Die Auszubildenden würden schließlich nicht arbeiten, sondern lernen. Aber es muss eine Untergrenze für jeden Jugendlichen geben, der in der beruflichen Ausbildung steht. Leider bekommen aber Auszubildende, die in der Berufsschule eine Ausbildung machen, kein Geld. Das ist ganz einfach falsch. Hier ist das Land gefragt, diesen Jugendlichen zu signalisieren, dass es ihre Anstrengungen würdigt.

(Beifall SSW und SPD)

Alle anderen Auszubildenden haben Anspruch auf 80 % der tarifvertraglich vereinbarten Vergütung. Dabei spielt es keine Rolle, ob der Betrieb den Tarif nun tatsächlich anerkennt oder nicht. Das sage ich ausdrücklich in Richtung derjenigen, die meinen, dass sich Mindestvergütungen und Tarifautonomie nicht vertrügen. Sogar der Deutsche Gewerkschaftsbund begrüßt eine gesetzliche Regelung, weil nur so Arbeitgebern beizukommen ist, die nicht mit Gewerkschaften verhandeln wollen.

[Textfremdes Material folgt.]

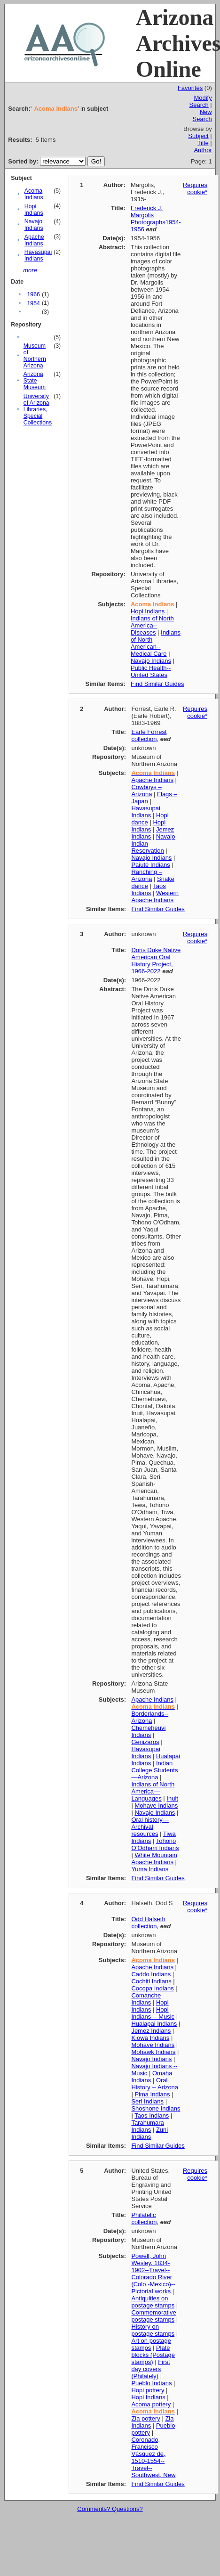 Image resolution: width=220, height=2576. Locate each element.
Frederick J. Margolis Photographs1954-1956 (156, 218)
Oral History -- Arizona (154, 2084)
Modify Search (200, 101)
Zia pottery (145, 2418)
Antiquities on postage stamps (152, 2302)
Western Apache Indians (155, 896)
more (30, 270)
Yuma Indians (149, 1869)
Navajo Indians (33, 224)
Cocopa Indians (152, 1988)
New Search (202, 115)
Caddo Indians (151, 1974)
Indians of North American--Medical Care (156, 643)
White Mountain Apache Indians (154, 1858)
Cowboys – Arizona (146, 790)
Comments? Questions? (109, 2508)
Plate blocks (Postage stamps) (153, 2354)
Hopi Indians (33, 209)
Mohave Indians (156, 1805)
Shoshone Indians (155, 2108)
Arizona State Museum (35, 381)
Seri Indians (147, 2101)
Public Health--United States (151, 671)
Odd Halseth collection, (148, 1923)
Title (203, 143)
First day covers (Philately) (150, 2369)
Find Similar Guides (157, 683)
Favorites (190, 87)
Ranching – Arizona (146, 875)
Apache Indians (34, 240)
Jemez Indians (151, 2030)
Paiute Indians (150, 864)
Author (203, 150)
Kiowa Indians (150, 2037)
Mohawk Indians (153, 2051)
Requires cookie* (195, 188)
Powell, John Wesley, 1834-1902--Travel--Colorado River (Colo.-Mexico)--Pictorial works (153, 2273)
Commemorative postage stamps (153, 2316)
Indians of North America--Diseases (152, 625)
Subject (198, 135)
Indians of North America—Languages (152, 1791)
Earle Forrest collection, (148, 735)
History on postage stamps (152, 2330)
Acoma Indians (33, 194)
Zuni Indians (149, 2133)
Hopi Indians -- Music (152, 2013)
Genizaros (145, 1741)
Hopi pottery (147, 2390)
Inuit (172, 1798)
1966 (33, 294)
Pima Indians (152, 2094)
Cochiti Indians (151, 1981)
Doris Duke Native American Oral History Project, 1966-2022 (156, 960)
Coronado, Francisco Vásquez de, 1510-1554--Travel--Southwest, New (153, 2457)
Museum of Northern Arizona (35, 355)
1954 (33, 303)
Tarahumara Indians (147, 2126)
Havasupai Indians (38, 255)
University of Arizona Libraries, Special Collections (38, 409)
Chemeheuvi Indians (148, 1731)
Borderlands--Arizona (149, 1717)
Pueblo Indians (151, 2383)
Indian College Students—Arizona (154, 1770)
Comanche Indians (146, 1999)
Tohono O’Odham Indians (155, 1844)
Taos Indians (148, 889)
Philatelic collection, (144, 2218)
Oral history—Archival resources (149, 1826)
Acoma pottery (151, 2404)
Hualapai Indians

Für öffentlich geförderte Ausbildungen wurde erst 2015 eine Untergrenze gerichtlich festgelegt. Damals klagte eine Verkäuferin erfolgreich dafür, dass auch für einen öffentlich geförderten Ausbildungsplatz eine Untergrenze gilt. In Ostthüringen hatte sich eine junge Frau über ein Bund-Länder-Programm zur Verkäuferin ausbilden lassen, wofür sie

monatlich 210 € im ersten und 217 € im zweiten Lehrjahr bekam. Das ist ein sehr geringes Taschengeld. Sie konnte aber eine Nachzahlung erstreiten, angelehnt an den BAföG-Satz. Die neue Untergrenze liegt damit bei zwei Drittel vom elternabhängigen BAföG; das waren im Jahre 2015 310 €. Auch davon kann keine Auszubildende selbstständig leben, eine Wohnung mieten oder gar Fahrtkosten stemmen.

Die Untergrenze war aber vor vier Jahren ein Riesenschritt gegen die Diskriminierung öffentlich geförderter Ausbildung. Viele Jugendliche, die keinen betrieblichen Ausbildungsplatz ergattern konnten, fühlten sich durch die geringe Höhe ihrer Vergütung doppelt bestraft. Dem haben die Arbeitsrichter in Erfurt einen Riegel vorgeschoben.

Nun hat der Facharbeitermangel neue Bewegung in die Debatte gebracht. Viele Betriebe können nämlich ihre Ausbildungsplätze nicht mehr besetzen. Das hat zu einem generellen Umdenken geführt. Die Bundesbildungsministerin will darum nun eine Untergrenze gesetzlich festlegen, und zwar laut Zeitungsberichten wohl in der Höhe von 504 € für das erste Ausbildungsjahr. Vor allem die Auszubildenden mit unteren Vergütungen würden von der Regelung profitieren, wie angehende Friseurinnen. Aktuell liegt deren Vergütung laut DGB-Ausbildungsreport bei durchschnittlich 406 €. Diese niedrige Vergütung im Friseurhandwerk sei nach Aussage des Deutschen Gewerkschaftsbunds einer der Hauptgründe, dass bei den Friseurinnen und Friseuren die Abbrecherquote bei rund 50 % liegt. Von den 10.000 angehenden Friseurinnen brechen jedes Jahr bundesweit 5.000 ihre Ausbildung ab.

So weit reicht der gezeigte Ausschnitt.